Between 25-30km my splits stabilised and 4th place was starting to fall back to me.  To be honest I was pretty amazed by this, so I thought that as 4th was now the best outcome I could achieve I won't actually pass him but hang back by a few yards, take a breather then race for the position later on in the race.  As I got within 20 metres of him he just stopped.  Oh, bloody marvelous - so that plan was quickly chucked out of the window and the agony will just have to continue for a bit longer!

As about 32km we made the turn back to the city centre so I could at least see what was going on behind me.  I was miles behind the first 3, but 5th was at least a couple of minutes back and 6th was perhaps a further minute behind.  OK, so this might just be defendable.

It gave me a bit of a spur and I was now ticking off the km's at a fairly consistent 3.38ish and whilst the wall always felt like it was nearby it never came.  With just a couple of km to go I had a quick look back and no one was in sight.  I therefore eased off the gas a little and with 500 metres left I just started to jog and with 10 metres left I walked over the line in a time of 2.31.11.  A pretty dismal second half of the race and the first time I've not done a negative split.  That said, the wall never came and I stuck with it despite the demons in my head screaming all sorts of negative thoughts.

Jogging to the finish

Now walking...

In the end my decision not to go for the cash bonus proved wise as I banked NZ$1,000 (about £400 after tax) for fourth place.  As it turned out I also did the fastest ascent of the bridge so also won a Fitbit Ionic which is worth about £300.  Overall, quite a few negatives but to be realistic about it all it was a non key race on my holiday with a not ideal build up.  To achieve 2.31 is perhaps not so bad a time after all and positives to draw out include:

- Didn't drop out despite everything in my body telling me otherwise.
- A respectable 2.31 when in reality my legs had not properly recovered and then doing 10 miles of walking most days.
- According to Strava the course had over 600m of ascents compared to 240m at Chester and 40m at Manchester.
- My pace to halfway was the same as Chester despite the additional climb.
- Although my splits dropped back around half way it didn't really degrade much after this.

NZ Splits - Eased back between 20-25k and then fairly consistent thereafter.

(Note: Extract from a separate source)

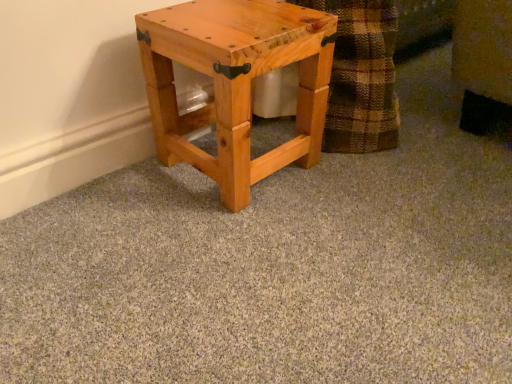 Where is `natural wood stool at lower center`? The height and width of the screenshot is (384, 512). natural wood stool at lower center is located at coordinates (234, 83).

This screenshot has height=384, width=512. Describe the element at coordinates (234, 83) in the screenshot. I see `natural wood stool at lower center` at that location.

Where is `natural wood stool at lower center`? natural wood stool at lower center is located at coordinates (234, 83). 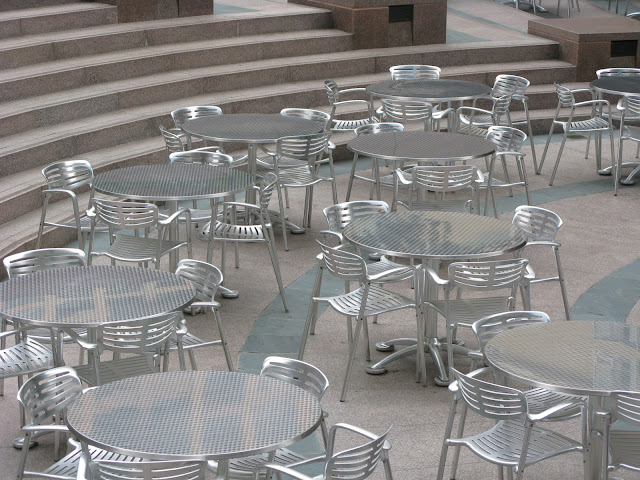 This screenshot has width=640, height=480. I want to click on table 8 chairs, so click(x=329, y=82), click(x=409, y=65), click(x=411, y=108), click(x=516, y=83).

Was I wrong to go with the lead group even though their pace was too fast early on?  I don't regret the decision at all; sometimes you just have to roll the dice a little and the alternative to run by myself for the whole race was not something I relished.  If anything I'm glad that I didn't force the pace beyond 20km - whilst I was probably just inside the red zone at this point, had I not eased back when I did I would almost have hit the wall later on.  It shows that I recognised the danger signs before it was too late.

Post Race - NZ Herald

The priority now is to recover, do a few shorter races between now and New Year and then build up to a Spring Marathon.  I feel like with the right build up a 2.22 is in me as long as my body doesn't break down.  Lets see what happens!